Interestingly, Sheridan and Albrechtsen’s toe-curling ecstasy has not been in any way dampened by their heroine’s position on Iraq. That is, in a recent Business Week interview, Palin seemed to endorse the “blood for oil” theory about the invasion.

“We are a nation at war,” she explained, “and in many [ways] the reasons for war are fights over energy sources, which is nonsensical when you consider that domestically we have the supplies ready to go.”

Sarah Barracuda is not alone in blurting out inconvenient truths about the Iraq adventure.

Alan Greenspan, a man who knows a little about how the world works, once wrote: “I am saddened that it is politically inconvenient to acknowledge what everyone knows: the Iraq war is largely about oil.”

Jack Straw and even our own hapless Brendan Nelson have all, at one time or another, made similar statements. And Palin’s interview wasn’t actually so different from the statements of John McCain, her mummified co-candidate.

“My friends,” he told a Colorado town meeting, “I will have an energy policy that we will be talking about, which will eliminate our dependence on oil from the Middle East that will — that will then prevent us — that will prevent us from having ever to send our young men and women into conflict again in the Middle East.”

The US didn’t invade Iraq to carry off its energy reserves like a cat burglar filling a sack. The war was about strategic control rather than simple plunder. Yet, without the region’s vast oil reserves, Iraq wouldn’t have been on the White House radar at all — and, in that sense, the “blood for oil” explanation remains entirely correct.

Of course, if a presidential candidate admitted that the US attacked Iraq over oil and expressed some remorse about the fact, Sheridan and Albrechtsen and the other denizens of Greater Wingnutia would be all over them like so many flying monkeys searching for Dorothy.

But it’s OK for the two Republican candidates to make the “blood for oil” link — after all, they’re not confessing so much as boasting.
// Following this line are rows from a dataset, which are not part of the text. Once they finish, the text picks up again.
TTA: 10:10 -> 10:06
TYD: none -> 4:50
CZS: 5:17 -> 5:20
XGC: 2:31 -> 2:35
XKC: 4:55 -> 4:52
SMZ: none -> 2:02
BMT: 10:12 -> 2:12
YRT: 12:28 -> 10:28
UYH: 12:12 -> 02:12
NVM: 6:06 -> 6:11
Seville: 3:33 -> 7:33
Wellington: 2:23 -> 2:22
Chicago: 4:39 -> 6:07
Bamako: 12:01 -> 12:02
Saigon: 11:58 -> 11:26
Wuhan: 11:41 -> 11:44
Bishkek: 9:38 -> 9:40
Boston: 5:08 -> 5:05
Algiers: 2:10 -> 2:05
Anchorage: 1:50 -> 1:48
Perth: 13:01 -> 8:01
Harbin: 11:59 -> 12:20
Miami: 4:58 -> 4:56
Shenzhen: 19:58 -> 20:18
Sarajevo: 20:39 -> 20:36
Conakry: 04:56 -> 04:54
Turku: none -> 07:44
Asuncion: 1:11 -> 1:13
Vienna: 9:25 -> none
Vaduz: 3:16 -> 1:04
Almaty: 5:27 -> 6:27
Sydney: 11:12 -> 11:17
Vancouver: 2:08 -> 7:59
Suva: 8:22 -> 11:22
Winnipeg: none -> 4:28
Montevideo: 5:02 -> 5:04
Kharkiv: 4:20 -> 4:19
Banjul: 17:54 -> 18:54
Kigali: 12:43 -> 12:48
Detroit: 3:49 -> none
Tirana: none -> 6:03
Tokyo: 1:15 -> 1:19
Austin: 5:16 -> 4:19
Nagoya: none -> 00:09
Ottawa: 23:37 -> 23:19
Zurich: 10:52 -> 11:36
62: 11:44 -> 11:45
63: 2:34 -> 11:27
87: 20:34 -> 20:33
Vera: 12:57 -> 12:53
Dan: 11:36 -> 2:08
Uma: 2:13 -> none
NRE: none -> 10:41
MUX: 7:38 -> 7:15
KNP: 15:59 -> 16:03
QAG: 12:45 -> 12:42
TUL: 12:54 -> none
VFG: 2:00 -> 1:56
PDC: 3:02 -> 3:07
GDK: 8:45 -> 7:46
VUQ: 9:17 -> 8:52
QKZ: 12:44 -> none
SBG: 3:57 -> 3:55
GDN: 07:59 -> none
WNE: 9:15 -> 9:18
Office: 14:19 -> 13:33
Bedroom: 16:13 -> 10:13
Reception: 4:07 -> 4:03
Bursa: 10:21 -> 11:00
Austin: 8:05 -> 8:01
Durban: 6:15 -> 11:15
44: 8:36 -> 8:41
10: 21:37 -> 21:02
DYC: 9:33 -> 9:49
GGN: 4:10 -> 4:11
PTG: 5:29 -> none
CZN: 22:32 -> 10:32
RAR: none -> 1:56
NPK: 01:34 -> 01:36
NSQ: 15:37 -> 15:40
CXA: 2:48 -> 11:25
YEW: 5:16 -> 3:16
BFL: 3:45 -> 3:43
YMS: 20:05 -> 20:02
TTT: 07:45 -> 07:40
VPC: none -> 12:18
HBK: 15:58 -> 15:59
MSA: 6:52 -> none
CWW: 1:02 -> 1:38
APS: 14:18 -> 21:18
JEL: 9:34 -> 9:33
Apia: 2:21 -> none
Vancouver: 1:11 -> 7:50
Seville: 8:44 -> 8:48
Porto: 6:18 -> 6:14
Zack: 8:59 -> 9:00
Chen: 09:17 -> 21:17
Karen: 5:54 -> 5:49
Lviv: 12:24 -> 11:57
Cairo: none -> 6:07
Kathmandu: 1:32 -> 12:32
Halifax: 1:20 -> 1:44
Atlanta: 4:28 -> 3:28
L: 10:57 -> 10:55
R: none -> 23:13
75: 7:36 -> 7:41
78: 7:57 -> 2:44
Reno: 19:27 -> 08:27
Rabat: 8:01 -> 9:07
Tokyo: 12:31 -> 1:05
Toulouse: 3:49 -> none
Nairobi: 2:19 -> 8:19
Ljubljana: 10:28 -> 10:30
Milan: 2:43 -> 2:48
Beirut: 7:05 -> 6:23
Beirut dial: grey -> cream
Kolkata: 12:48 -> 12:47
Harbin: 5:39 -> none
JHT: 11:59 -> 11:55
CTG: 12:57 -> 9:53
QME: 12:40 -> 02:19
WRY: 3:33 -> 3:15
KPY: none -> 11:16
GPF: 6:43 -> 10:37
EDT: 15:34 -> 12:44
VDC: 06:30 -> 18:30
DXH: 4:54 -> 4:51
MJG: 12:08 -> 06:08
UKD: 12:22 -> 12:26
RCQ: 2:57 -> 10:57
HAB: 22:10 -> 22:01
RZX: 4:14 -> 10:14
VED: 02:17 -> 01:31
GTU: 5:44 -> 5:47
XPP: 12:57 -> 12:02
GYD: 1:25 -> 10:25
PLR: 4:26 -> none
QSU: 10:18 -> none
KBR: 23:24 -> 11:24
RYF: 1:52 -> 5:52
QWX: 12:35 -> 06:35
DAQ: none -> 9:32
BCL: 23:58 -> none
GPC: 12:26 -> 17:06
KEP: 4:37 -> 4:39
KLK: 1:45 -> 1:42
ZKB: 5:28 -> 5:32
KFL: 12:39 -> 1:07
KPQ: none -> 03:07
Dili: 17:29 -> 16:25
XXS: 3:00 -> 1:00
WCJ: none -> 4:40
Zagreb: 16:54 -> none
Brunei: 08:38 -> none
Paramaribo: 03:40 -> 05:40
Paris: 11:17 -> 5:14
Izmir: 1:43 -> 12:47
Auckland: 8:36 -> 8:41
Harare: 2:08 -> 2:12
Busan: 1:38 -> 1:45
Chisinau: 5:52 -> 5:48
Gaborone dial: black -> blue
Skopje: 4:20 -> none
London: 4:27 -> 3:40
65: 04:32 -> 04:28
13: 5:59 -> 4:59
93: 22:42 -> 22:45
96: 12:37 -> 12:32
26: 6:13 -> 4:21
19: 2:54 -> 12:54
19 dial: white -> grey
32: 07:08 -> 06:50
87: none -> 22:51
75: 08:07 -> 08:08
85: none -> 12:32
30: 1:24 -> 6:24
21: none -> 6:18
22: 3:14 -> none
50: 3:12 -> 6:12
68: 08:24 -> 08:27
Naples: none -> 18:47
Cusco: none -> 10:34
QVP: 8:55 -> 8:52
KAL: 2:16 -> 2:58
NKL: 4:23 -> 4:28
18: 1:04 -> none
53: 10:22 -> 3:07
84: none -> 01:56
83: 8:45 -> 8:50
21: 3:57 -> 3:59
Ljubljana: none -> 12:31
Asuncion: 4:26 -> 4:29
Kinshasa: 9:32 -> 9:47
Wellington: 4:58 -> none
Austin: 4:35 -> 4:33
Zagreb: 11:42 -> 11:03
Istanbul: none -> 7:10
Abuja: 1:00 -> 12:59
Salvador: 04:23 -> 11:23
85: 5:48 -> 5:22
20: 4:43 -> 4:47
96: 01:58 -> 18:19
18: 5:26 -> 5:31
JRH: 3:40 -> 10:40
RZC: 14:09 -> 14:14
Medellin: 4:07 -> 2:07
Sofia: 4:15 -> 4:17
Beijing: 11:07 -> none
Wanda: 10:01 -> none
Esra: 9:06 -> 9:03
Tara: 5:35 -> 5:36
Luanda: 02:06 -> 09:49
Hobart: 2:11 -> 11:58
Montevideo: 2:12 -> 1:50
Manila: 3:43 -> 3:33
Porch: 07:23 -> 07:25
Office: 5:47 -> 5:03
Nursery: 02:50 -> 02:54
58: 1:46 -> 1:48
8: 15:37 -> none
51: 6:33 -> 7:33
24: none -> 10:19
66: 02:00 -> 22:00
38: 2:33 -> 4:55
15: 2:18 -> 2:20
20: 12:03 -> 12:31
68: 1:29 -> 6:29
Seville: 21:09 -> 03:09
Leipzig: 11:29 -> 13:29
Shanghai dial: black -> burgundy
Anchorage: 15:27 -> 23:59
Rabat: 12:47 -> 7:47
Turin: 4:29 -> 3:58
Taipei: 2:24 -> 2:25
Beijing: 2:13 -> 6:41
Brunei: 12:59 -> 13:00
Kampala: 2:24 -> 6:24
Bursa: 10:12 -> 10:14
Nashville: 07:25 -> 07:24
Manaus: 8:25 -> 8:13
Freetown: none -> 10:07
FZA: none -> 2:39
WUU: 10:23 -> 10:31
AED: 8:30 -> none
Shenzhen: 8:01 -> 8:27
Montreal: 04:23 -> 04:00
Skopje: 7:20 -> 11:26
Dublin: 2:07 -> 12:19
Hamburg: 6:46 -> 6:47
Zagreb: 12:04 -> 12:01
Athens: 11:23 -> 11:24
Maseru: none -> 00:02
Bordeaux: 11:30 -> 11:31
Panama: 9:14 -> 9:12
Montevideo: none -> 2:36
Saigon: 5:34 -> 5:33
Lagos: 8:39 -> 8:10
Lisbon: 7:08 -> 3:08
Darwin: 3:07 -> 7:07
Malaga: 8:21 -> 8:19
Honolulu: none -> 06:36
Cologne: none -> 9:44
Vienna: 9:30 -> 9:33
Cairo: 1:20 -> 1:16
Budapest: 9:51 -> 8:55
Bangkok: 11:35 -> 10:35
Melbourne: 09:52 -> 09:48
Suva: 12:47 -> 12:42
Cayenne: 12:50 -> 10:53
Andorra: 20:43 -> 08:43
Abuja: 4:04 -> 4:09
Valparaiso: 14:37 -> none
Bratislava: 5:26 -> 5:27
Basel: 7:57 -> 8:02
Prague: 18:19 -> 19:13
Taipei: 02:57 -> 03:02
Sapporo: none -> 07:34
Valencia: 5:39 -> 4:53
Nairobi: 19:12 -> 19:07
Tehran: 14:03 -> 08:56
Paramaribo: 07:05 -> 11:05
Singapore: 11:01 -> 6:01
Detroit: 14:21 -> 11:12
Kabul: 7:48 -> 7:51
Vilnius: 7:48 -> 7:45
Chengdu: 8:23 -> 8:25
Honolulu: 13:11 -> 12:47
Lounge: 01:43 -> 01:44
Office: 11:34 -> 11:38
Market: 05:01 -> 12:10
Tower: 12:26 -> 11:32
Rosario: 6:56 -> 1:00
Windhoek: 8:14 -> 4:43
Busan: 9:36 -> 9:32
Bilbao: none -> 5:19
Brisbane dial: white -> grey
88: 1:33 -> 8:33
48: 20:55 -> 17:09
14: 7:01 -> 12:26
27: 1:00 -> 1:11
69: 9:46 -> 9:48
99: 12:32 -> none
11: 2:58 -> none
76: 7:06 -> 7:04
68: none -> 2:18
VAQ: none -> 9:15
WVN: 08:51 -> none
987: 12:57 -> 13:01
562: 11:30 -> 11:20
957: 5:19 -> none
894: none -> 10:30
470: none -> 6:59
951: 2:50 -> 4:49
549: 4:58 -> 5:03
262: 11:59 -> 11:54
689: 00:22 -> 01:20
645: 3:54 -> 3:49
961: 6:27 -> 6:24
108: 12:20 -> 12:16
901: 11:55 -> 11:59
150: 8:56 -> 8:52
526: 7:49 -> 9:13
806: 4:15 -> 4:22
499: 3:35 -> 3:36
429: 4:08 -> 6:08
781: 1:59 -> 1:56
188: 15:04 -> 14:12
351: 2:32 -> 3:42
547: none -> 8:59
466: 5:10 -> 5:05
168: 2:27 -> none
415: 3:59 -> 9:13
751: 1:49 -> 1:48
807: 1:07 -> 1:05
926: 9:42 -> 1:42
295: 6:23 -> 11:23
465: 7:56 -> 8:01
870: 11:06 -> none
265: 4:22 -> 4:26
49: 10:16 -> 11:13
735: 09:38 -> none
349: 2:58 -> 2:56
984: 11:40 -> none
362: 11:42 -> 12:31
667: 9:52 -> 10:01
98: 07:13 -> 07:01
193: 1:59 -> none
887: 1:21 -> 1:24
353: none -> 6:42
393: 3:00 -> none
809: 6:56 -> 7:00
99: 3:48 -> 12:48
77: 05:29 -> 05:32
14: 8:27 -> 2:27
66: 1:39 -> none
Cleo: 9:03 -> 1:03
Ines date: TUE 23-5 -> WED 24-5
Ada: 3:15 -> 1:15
Ms Barracuda, in fact, thinks that God Himself endorsed the invasion, just as, from His great Halliburton office in the sky, He gave the thumbs-up to $30 billion natural gas pipeline in Alaska.

“God’s will has to be done in unifying people and companies to get that gas line built,” she told ministry students.

“So pray for that.”

Legalists might object that, whatever God’s opinion on the matter, invading another country in “fights over energy sources” is the textbook definition of a war of aggression, the principle charge on which the Nuremberg defendants were executed. But, then, Goring and von Ribbentrop never encountered the contemporary punditocracy, much more excited about hockey and moose hunting than boring old issues like war crimes.

Jeff Sparrow is the editor of Overland magazine.